Does Telling Someone “I’m Leaving You” Count as a Divorce?

Shafi'i Fiqh

Answered by Shaykh Irshaad Sedick


A husband once used some unclear words of divorce, “our relationship is finished,” to his wife. When asked about his intention, he denied that he intended to divorce; now, after some months, he lied about another issue. Now the wife is confused about whether the husband lied about his intention to divorce. What should she do? Should the wife believe the husband about his intention to divorce or not?


In the Name of Allah, the Most Merciful and Compassionate. May Allah guide every dimension of our lives to that which pleases Him.

His word should be accepted if he says he did not intend to divorce. Saying, “our relationship is finished,” is an allusive expression and only counts as a divorce if one intended it as divorce at the time of saying it, and Allah knows best.

Plain Words of Divorce

The words that effect a divorce may be plain or allusive. Simple words cause divorce whether one intends it or not, while allusive words do not render it unless one intends to divorce.

Using plain words to effect a divorce means expressly pronouncing the word divorce (in any language) or terms derived from it. When the husband says: “I divorce you” or “You are divorced,” the wife is immediately divorced whether he has made the intention.

Here and in the rulings below, expressions such as “the wife is divorced” or “the divorce is effected” mean just one of the three times necessary to finalize it unless the husband intends a two or threefold divorce or repeats the words three times.

When a husband is asked, “Have you divorced your wife?” and he says, “Yes,” she is divorced even if he does not intend it. [Nuh Keller, Reliance of the Traveler]

Allusive Words of Divorce

Using allusive words to effect a divorce includes:

  • The husband’s saying, “You are now alone,” “You are free,” “You are separated,” “You are parted,” “You are no longer lawful to me,” “Rejoin your kin,” “I am leaving you,” and the like.
  • He saying, “I am divorced from you.”
  • When he commissions the wife to pronounce the divorce, she says, “You are divorced.”
  • When someone asks the husband. “Do you have a wife?” He says, “No.”
  • or when the husband writes words that effect the divorce, whether able or unable to speak at the time of writing, whether he is present or absent, or whether he writes in plain or allusive words.

When one intends divorce by any of the above, the words effect it, but if one does not, they do not. [ibid.]

I pray this is of benefit and that Allah guides us all.

[Shaykh] Irshaad Sedick
Check and Approved by Shaykh Faraz Rabbani

Shaykh Irshaad Sedick was raised in South Africa in a traditional Muslim family. He graduated from Dar al-Ulum al-Arabiyyah al-Islamiyyah in Strand, Western Cape, under the guidance of the late world-renowned scholar, Shaykh Taha Karaan. 

Shaykh Irshaad received Ijaza from many luminaries of the Islamic world, including Shaykh Taha Karaan, Mawlana Yusuf Karaan, and Mawlana Abdul Hafeez Makki, among others.
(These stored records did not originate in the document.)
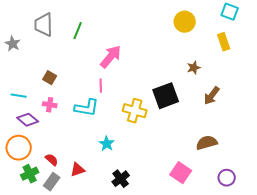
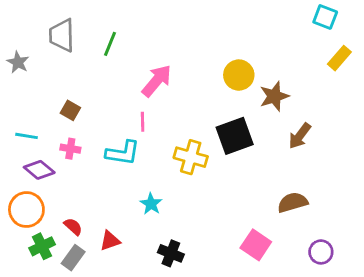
yellow circle: (185, 22) -> (239, 75), moved
yellow rectangle: (224, 42) -> (339, 58), moved, turned 60
brown star: (194, 68) -> (274, 96), size x1.5
black cross: (121, 179) -> (171, 253), turned -30

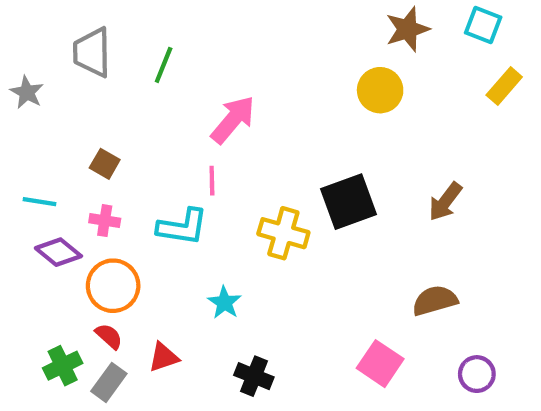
yellow circle: (239, 75) -> (380, 90), moved
brown star: (274, 96) -> (407, 29), moved
orange circle: (26, 210) -> (113, 286), moved

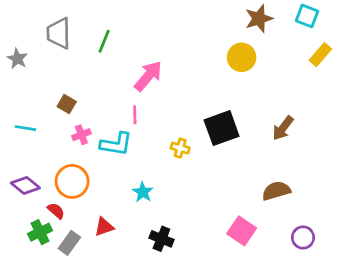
pink cross: (105, 221) -> (81, 135), moved, turned -30
yellow cross: (283, 233) -> (180, 148), size x0.6
purple diamond: (58, 252) -> (25, 185), moved
red semicircle: (109, 336) -> (56, 211), moved

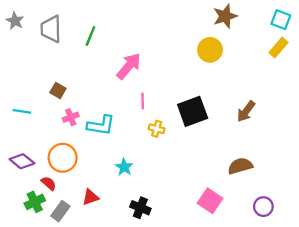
cyan square: (307, 16) -> (281, 20), moved
gray star: (17, 59) -> (15, 21), moved
pink line: (135, 115) -> (143, 101), moved

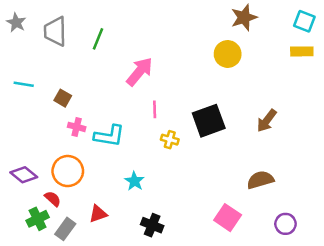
yellow rectangle: (278, 48) -> (302, 51), turned 48
cyan line: (22, 111) -> (24, 84), moved
pink cross: (71, 117) -> (77, 127), turned 35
He is the author of the text “The Musnad of Ahmad ibn Hanbal: A Hujjah or not?” He has served as the Director of the Discover Islam Centre and Al Jeem Foundation. For the last five years till present, he has served as the Khatib of Masjid Ar-Rashideen, Mowbray, Cape Town.

Shaykh Irshaad has thirteen years of teaching experience at some of the leading Islamic institutes in Cape Town). He is currently building an Islamic online learning and media platform called ‘Isnad Academy’ and has completed his Master’s degree in the study of Islam at the University of Johannesburg. He has a keen interest in healthy living and fitness.